Cumbersome Bundle

Tuesday, September 27, 2005

Triptych

These are the laws of gravity:

things fall;

what is one becomes two,

becomes four, becomes eight.

It snowed through the 80's,

which I saw from a window taller than me,

where I lived and built things,

also taller.

The next time I looked up

it was warm;

the moon was full;

I was under a tree dripping mangoes,

wrapped in new tongues

with words for new things.

Next thing I knew

it was about to rain:

the sky was yellowed like old newspaper.

The air rushed by,

looking for shelter

but I stayed.

When the rain began

I sat there

not wanting,

not waiting;

my colors ran.

Rainbows formed in the puddles.

I sat still,

counting shades of gray

Monday, September 26, 2005

As is

Everywhere you look today
there is duality:
convex filling concave,
balance finely wrought,
suffering and joy
granted purpose and form.

The whole world could be blazing
and you would look
and feel your face a fulcrum:
the midpoint between your heavy heart, weighted,
and the lightness of the vanishing earth,
lifting into the atmosphere
as smoke and smell and ash.

Tuesday, September 20, 2005

Inversion, diverted

Dusk:

I was walking out the door again,

and you caught me.

We stood there, entwined in the doorway

between the orange evening and our blank kitchen wall,

where the lowering sun threw up our shadows,

that looked for a moment like one.

Until I pulled away,

watching our shadows separate over your shoulder,

and it was hard to say from where the impetus came:

me or my dark sister,

which was reflecting which.

Because truth be told

I could have stayed there,

wrapped up in you forever.

It must have been my shadow

that wanted out.

Wednesday, September 14, 2005

letting go

This has been coming up for me a lot lately--both in my life and in my friends'... That thing where 2 people who love each other, care about each other, and have shared something together have to walk away from each other.

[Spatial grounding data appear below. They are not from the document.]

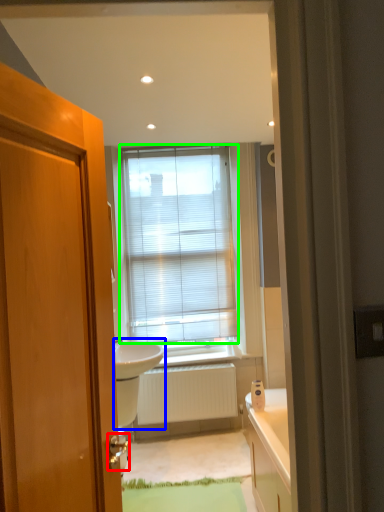 Question: Which is farther away from door handle (highlighted by a red box)? sink (highlighted by a blue box) or window blind (highlighted by a green box)?

Choices:
 (A) sink
 (B) window blind

Answer: (B) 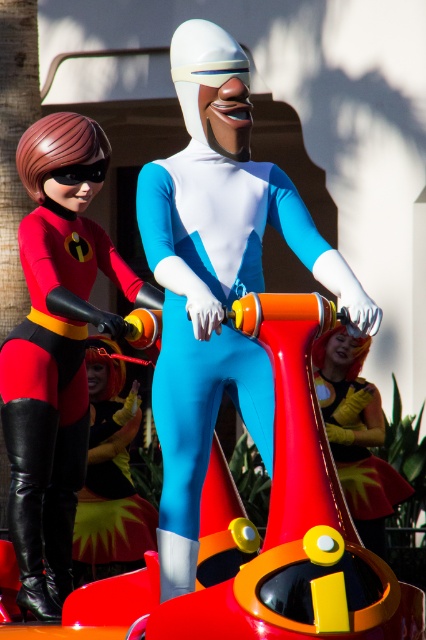 Question: Can you confirm if shiny gold helmet at center is thinner than shiny metallic helmet at center?

Choices:
 (A) no
 (B) yes

Answer: (B)

Question: Among these points, which one is farthest from the camera?

Choices:
 (A) (17, 600)
 (B) (89, 618)

Answer: (A)

Question: Is shiny gold helmet at center bigger than shiny metallic helmet at center?

Choices:
 (A) no
 (B) yes

Answer: (A)

Question: In this image, where is matte black bodysuit at left located relative to shiny metallic helmet at center?

Choices:
 (A) left
 (B) right

Answer: (B)

Question: Which object is positioned closest to the matte black bodysuit at left?

Choices:
 (A) white matte suit at center
 (B) shiny metallic helmet at center
 (C) shiny gold helmet at center

Answer: (A)

Question: Which point is closer to the camera taking this photo?

Choices:
 (A) (190, 403)
 (B) (356, 428)
 (C) (339, 490)
 (D) (135, 500)

Answer: (C) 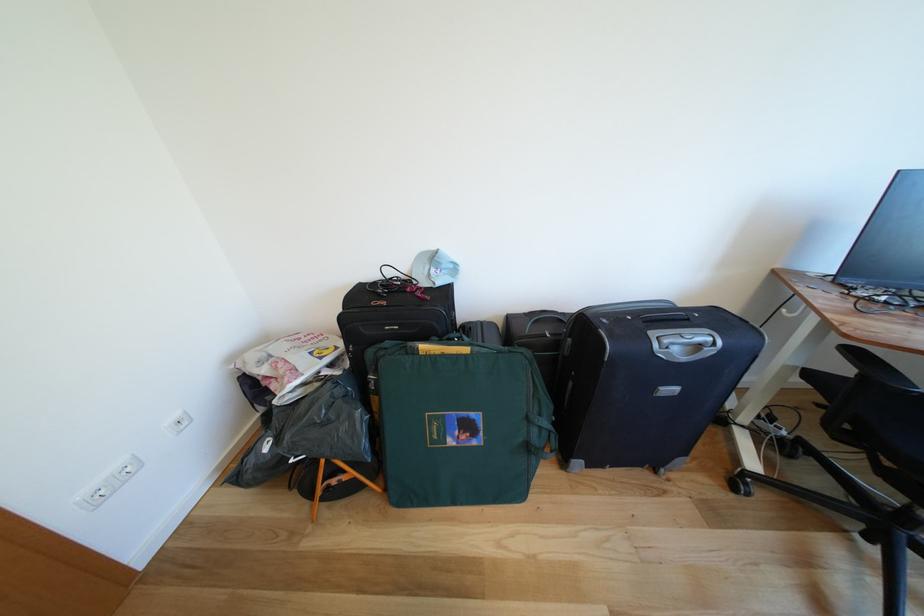 What do you see at coordinates (874, 367) in the screenshot?
I see `the black chair armrest` at bounding box center [874, 367].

It can be a relationship, a friendship, whatever. And it's so hard. To realize that there's these three components to a relationship, A (me), B (my relationship with you), and C (you). And A and C can be fine and wonderful, but if what exists between them (B) is not healthy, is in some way damaging or hurtful or dishonest or unequal or manipulative, then it has to go away. And it's not a comment on A or C. Just B. Maybe that's a gross oversimplification. But it's the easiest way I can explain it to myself. It's hard to let someone go. Someone who has meant a lot to you, who probably still does. To know that they're still floating around out there, but now you don't get to see them or touch them or talk to them, because those ties just had to be cut. They just had to be, even though your love for them is still there. Sometimes it's the only way to let that love be there again in it's simplest, purest form...to let it just lay there between you without putting all that other crap onto it. All those expectations and manipulations and needs and rules and demands and definitions. I think learning to let go is one of the hardest lessons to learn as you grow up. There's a sorrow that's acquired but also of course wisdom and maybe a greater appreciation for the moment, for the delicate balance of love that teeters and is always different. Loss can be a great big space, a big silence, where we learn our greatest lessons, if we can really be there, quiet with them. But of course then comes Spring, with all that space to fill with rebirth and the fragile NEW. But it feels different when it grows out of ash... But these are the cycles, our rhythms, our wax and wane. It's mathematical--the sine wave, the circle. So I guess I'm taking comfort in that--that even change is just a small section of something larger and immutable. There's something right about it happening in the fall, too. The trees are letting go of their leaves, things are crouching down, getting quieter... And you can pull back and sit in loneliness like a small cave and it's warm and you have your own arms to wrap around your knees and that's nice because you're good company and when you're ready you can look up again and it will be spring.